From the perspective of data analysis, infrared spectra are high-dimensional, and reducing their dimensionality without losing relevant information is important for several reasons, in particular in the context of infrared microscopy. A first reason is of practical nature: infrared microscopic images often capture large areas of cell or tissue samples, resulting in large datasets that require significant resources in terms of storage and high-performance computing. Reducing the dimensionality clearly promises to reduce the computational resource footprint for infrared microscopy based diagnostic studies.

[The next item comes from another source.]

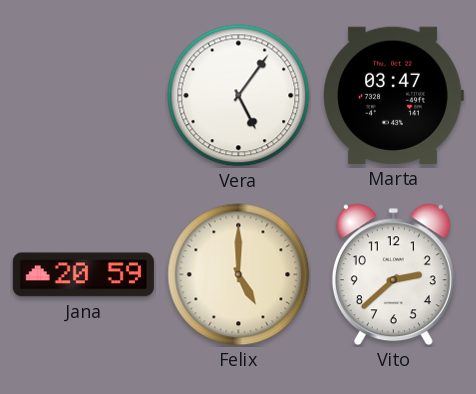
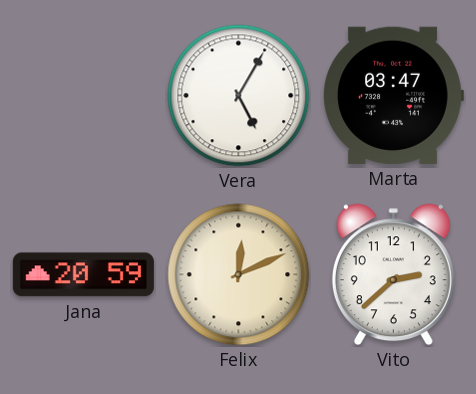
Vera: 5:06 -> 5:05
Felix: 5:00 -> 12:11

Besides such practical resource considerations, dimensionality reduction is also relevant from a more theoretical perspective. In cell or tissue samples, molecular absorptions result from a heterogeneous mixture of a large number of different molecules. The molecular absorptions are further understood to be intertwined with Mie scattering caused by infrared wavelength-sized particles such as nuclei.9,10 Consequently, it makes sense to consider discriminative spectral differences between tissue components as being due to integral phenotypic changes. Dimensionality reduction can potentially identify a small number of abstract phenotypes that may reflect molecular or cellular mechanisms involved in certain tissue components or certain stages of a disease. In this sense, dimensionality reduction could support the biological interpretation of infrared spectra.

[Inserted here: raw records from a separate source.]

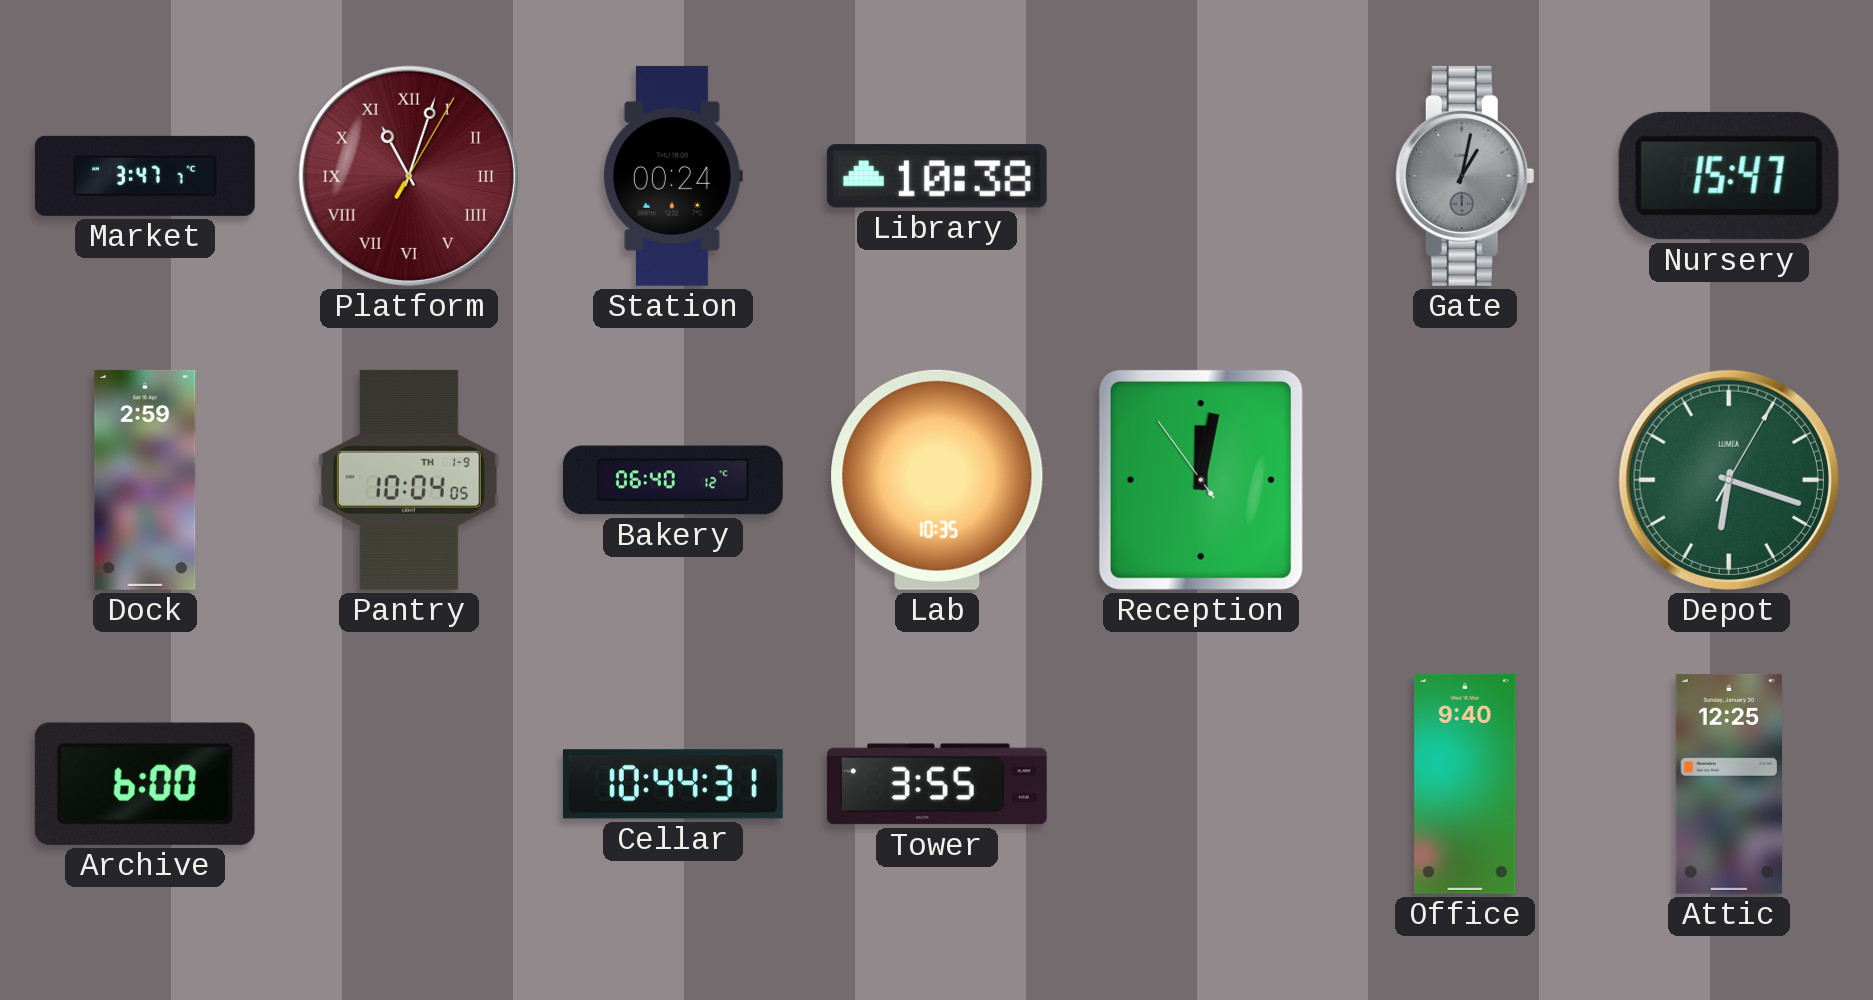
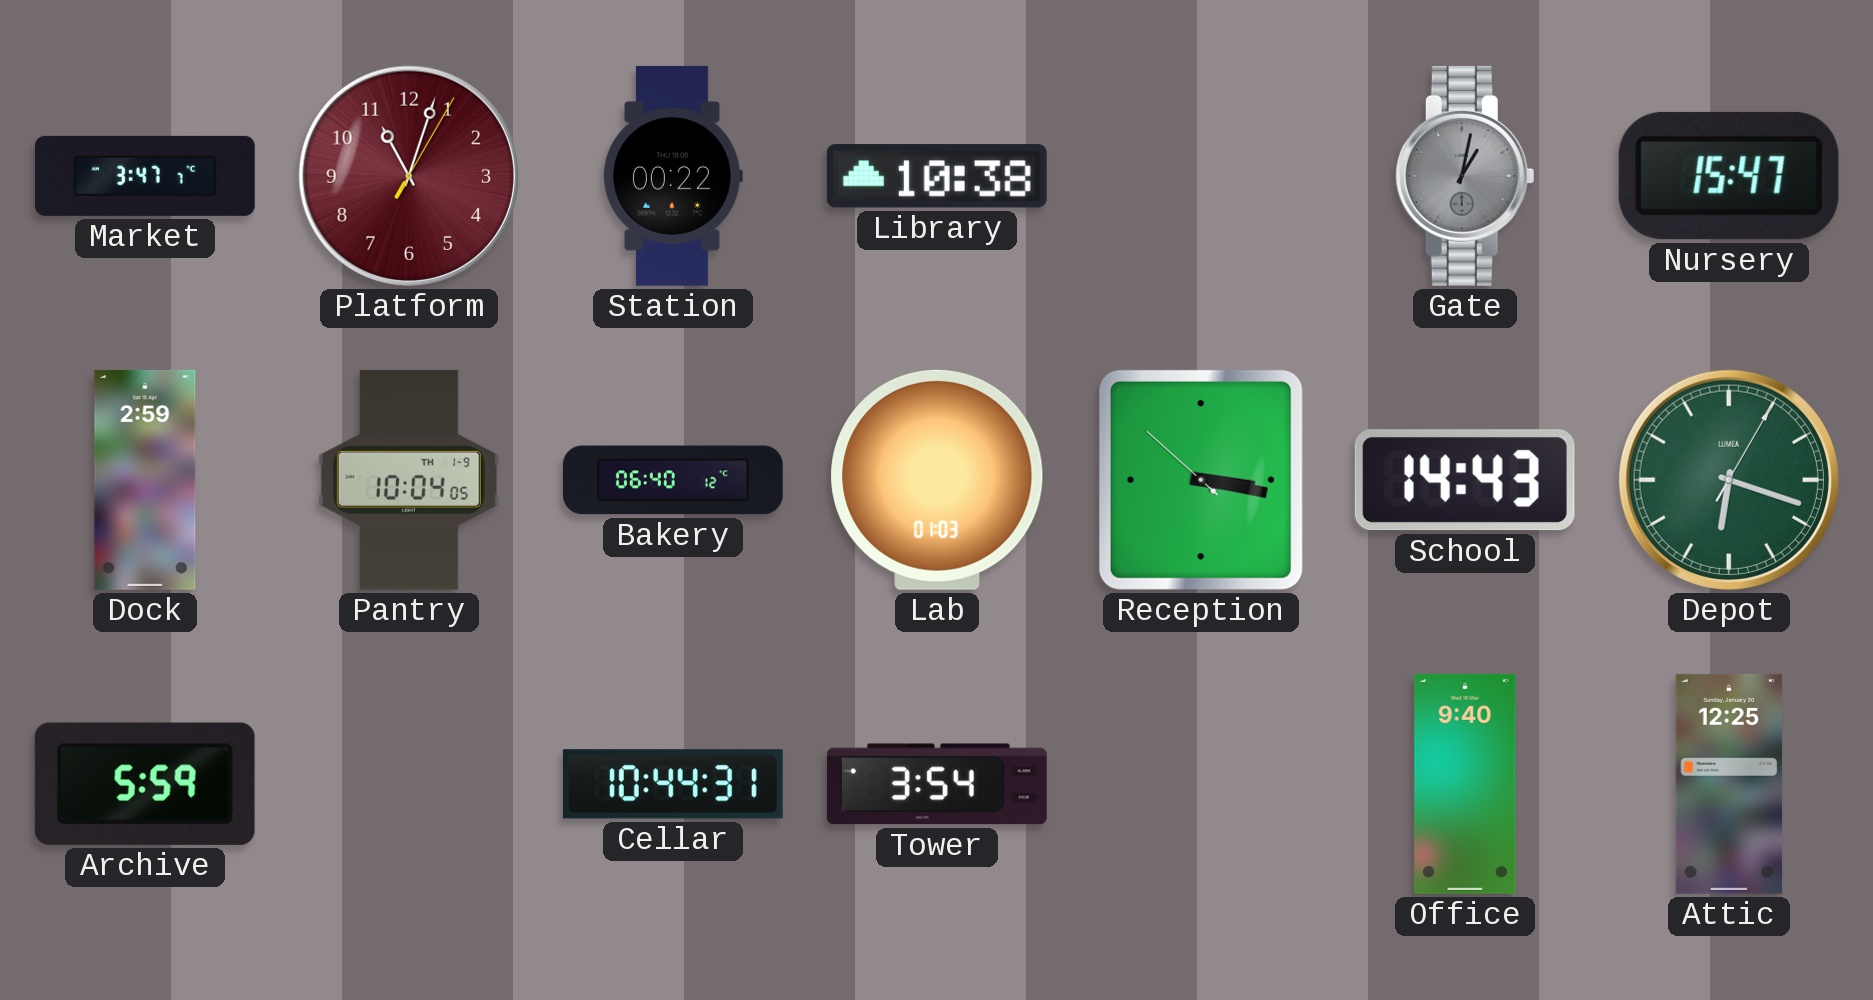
Platform numerals: Roman -> Arabic
Station: 00:24 -> 00:22
Lab: 10:35 -> 01:03
Reception: 12:01 -> 3:16
School: none -> 14:43
Archive: 6:00 -> 5:59
Tower: 3:55 -> 3:54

Since the physical processes that model the composition of infrared spectra in tissue samples are highly non-linear,9 it is difficult to identify a dimensionality reduction method whose mathematical assumptions decompose tissue spectra into physically meaningful components. This difficulty motivates our comparative computational study in the present manuscript: we assess how different dimensionality reduction methods disentangle spectra into a limited number of components by measuring how the reduction affects subsequent classification. Since recent progress in computational pathology has been boosted significantly by deep convolutional neural networks, both for infrared imaging5,11,12 and conventional histopathology imagery,13 we focus on studying the effect of dimensionality reduction on such deep neural networks.

The remaining parts of the manuscript are structured as follows: we first provide a brief overview of dimensionality reduction approaches that are currently relevant for infrared microscopy. We then describe a QCL-based dataset of colon tissue samples used in a recent study5 in the context of tumor identification of colon carcinoma and describe in more detail five dimensionality reduction methods that we investigate. We then systematically compare how the five reduction approaches affect the performance of a specific weakly supervised deep learning method5 that localizes tumor. Our investigation aims to provide guidance for the use of dimensionality reduction in future studies, which we further support by making implementations available.

1.1. Dimensionality reduction approaches for infrared microscopy

Dimensionality reduction is commonly used in infrared microscopy for reducing computational resource demand and for disentangling biochemically relevant components of pixel spectra. Correspondingly, it has been discussed extensively in the context of preprocessing infrared pixel spectra.14 An elementary dimensionality reduction approach is to perform feature selection, i.e., to reduce the pixel spectra to only a few putatively relevant wavenumbers. In the early days of the field,15 handcrafted spectral features from wavenumbers selected based on prior knowledge. A major limiting factor for such knowledge-based approaches may be the complex composition of infrared microscopic pixel spectra, which has led to the investigation of data-centric approaches that infer relevant wavenumbers using statistical16 or information theoretic17 measures of significance to identify relevant wavenumbers.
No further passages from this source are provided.